The European Commission has further cleared the way for Latvia’s accession to the Eurozone. In a document published on June 5, it reports that the country "has achieved a high degree of sustainable economic convergence with the euro area.” It now rests with the Eurogroup ministers to give the country the final green light to become part of the currency bloc on January 1, 2014.

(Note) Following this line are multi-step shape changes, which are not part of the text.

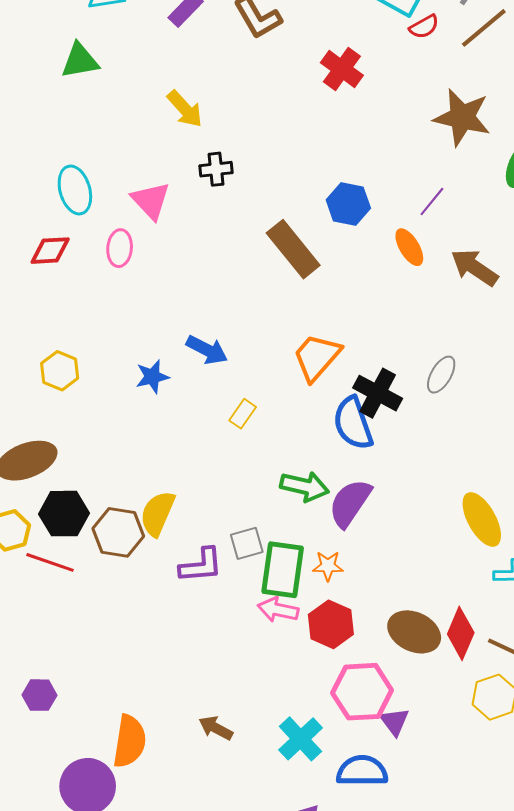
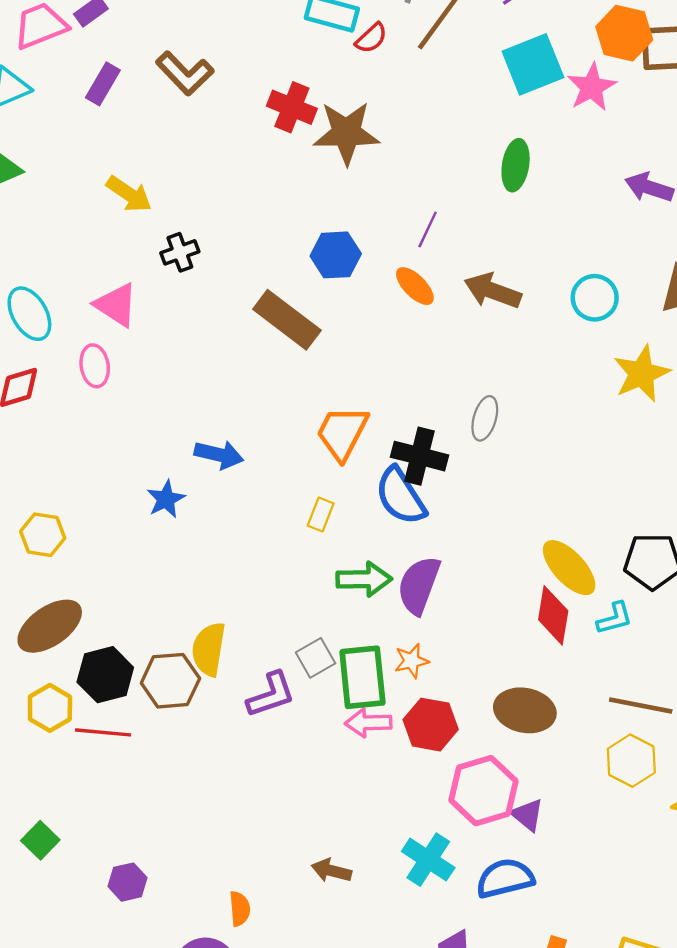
brown star: (462, 117) -> (346, 133), moved
yellow hexagon: (60, 371) -> (43, 535), moved
yellow rectangle: (243, 414) -> (321, 515), moved
red diamond: (461, 633) -> (553, 615), moved
orange semicircle: (130, 741) -> (240, 909), size x0.6

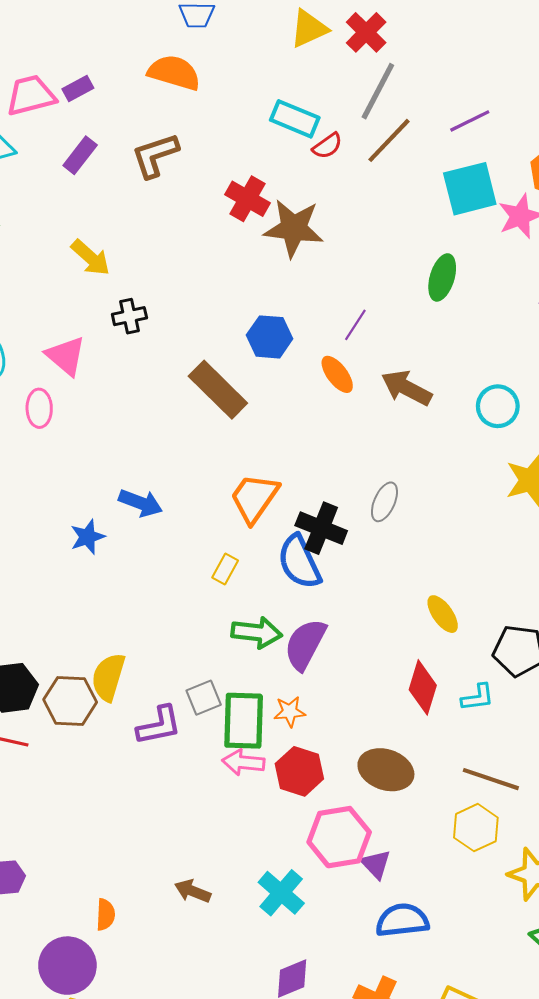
brown L-shape: (185, 73) -> (155, 155), turned 108
yellow ellipse: (569, 568) -> (443, 614), moved, size x0.7
blue semicircle: (505, 878) -> (402, 920), moved

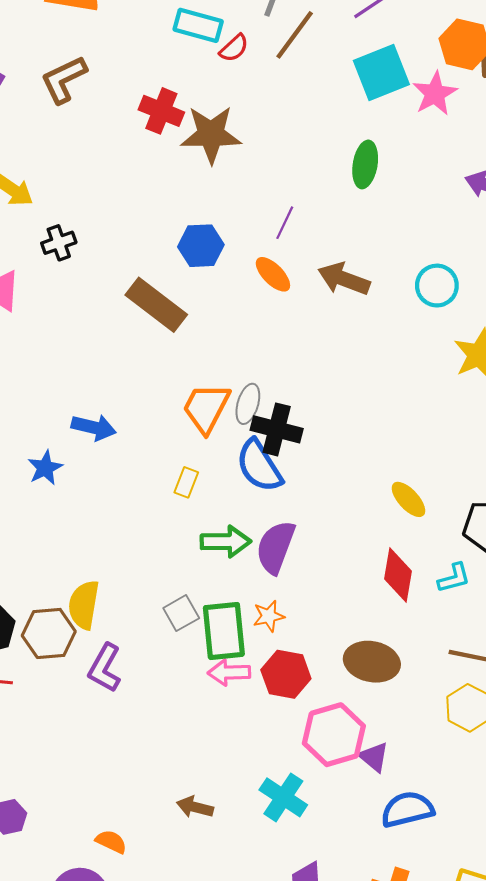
gray ellipse: (384, 502) -> (248, 404), moved
purple L-shape: (159, 725) -> (105, 668), moved, turned 138
orange semicircle: (105, 915) -> (111, 842), turned -60

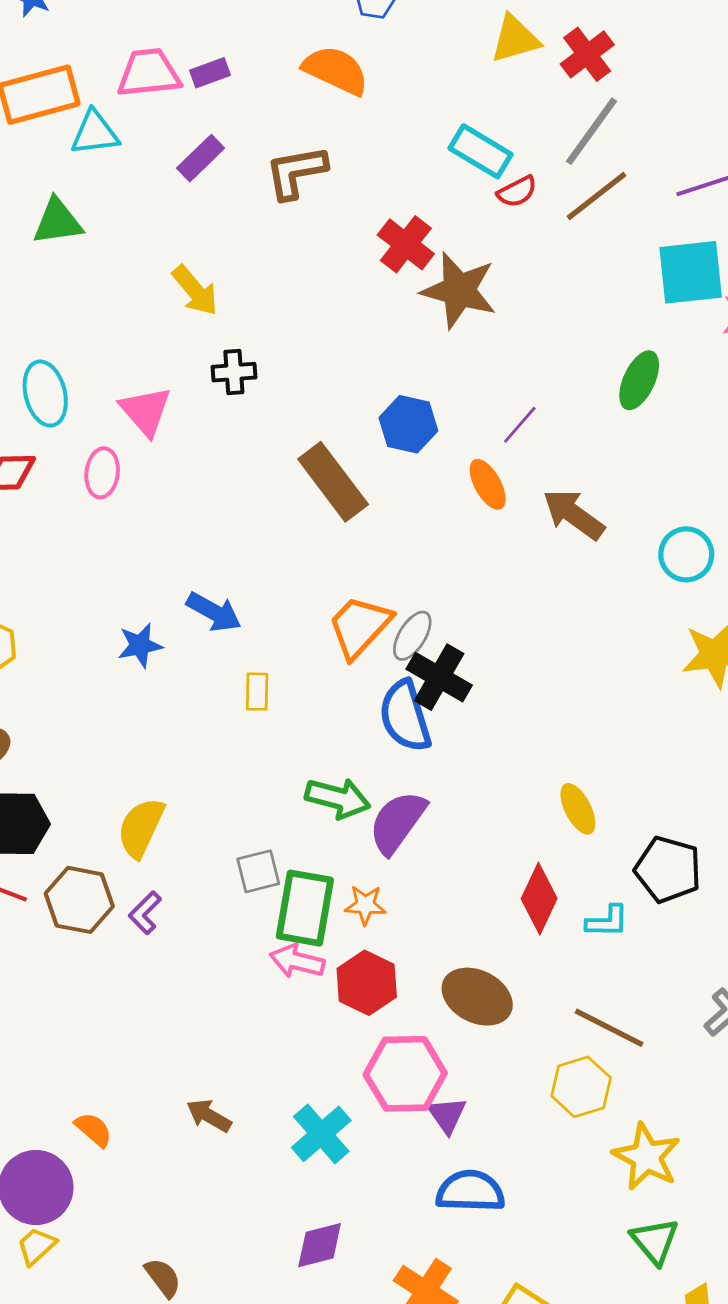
yellow rectangle: (186, 482) -> (257, 692), moved, turned -36
brown hexagon: (49, 633) -> (79, 900), moved
purple L-shape: (105, 668) -> (145, 913), size x0.7

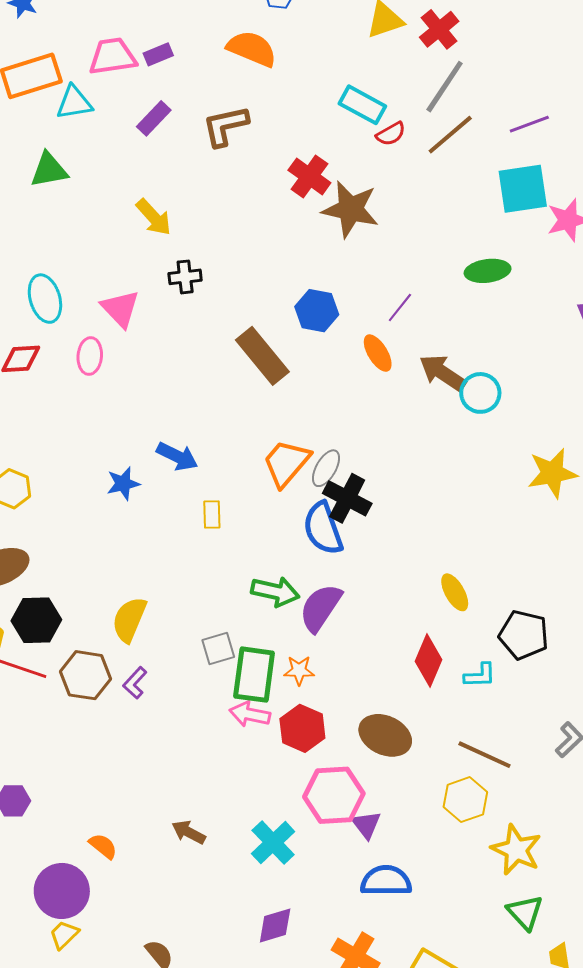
green ellipse: (639, 380) -> (488, 271), turned 60
cyan circle: (686, 554) -> (480, 393), moved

Latvia "fulfils all the criteria needed to adopt the euro," and "has made ​​the necessary legislative changes required to adopt the euro," says Diena. The Latvian daily adds that –

The average year on year inflation rate in Latvia in April was 1.3 per cent, which is well below the required 2.7 per cent level. [...] The budget deficit fell to 1.2 per cent of GDP in 2012 and is expected to be 1.2 per cent of GDP in 2013. [...] Public debt dropped to 40.7 per cent of GDP in 2012 and is expected to hit 40.1 per cent in 2014.

However, with a GDP per capita of $14,800 (€11,327), "the country is one of the poorest in the EU," notes Der Standard. But

experts in Brussels are focusing on the strong psychological and political signal that is sent out through the accession of a country that finds itself in such an [economic] situation. Since each member country is represented equally with a seat and a vote [in the Eurogroup], the culture of stability demanded by the northern countries is reinforced.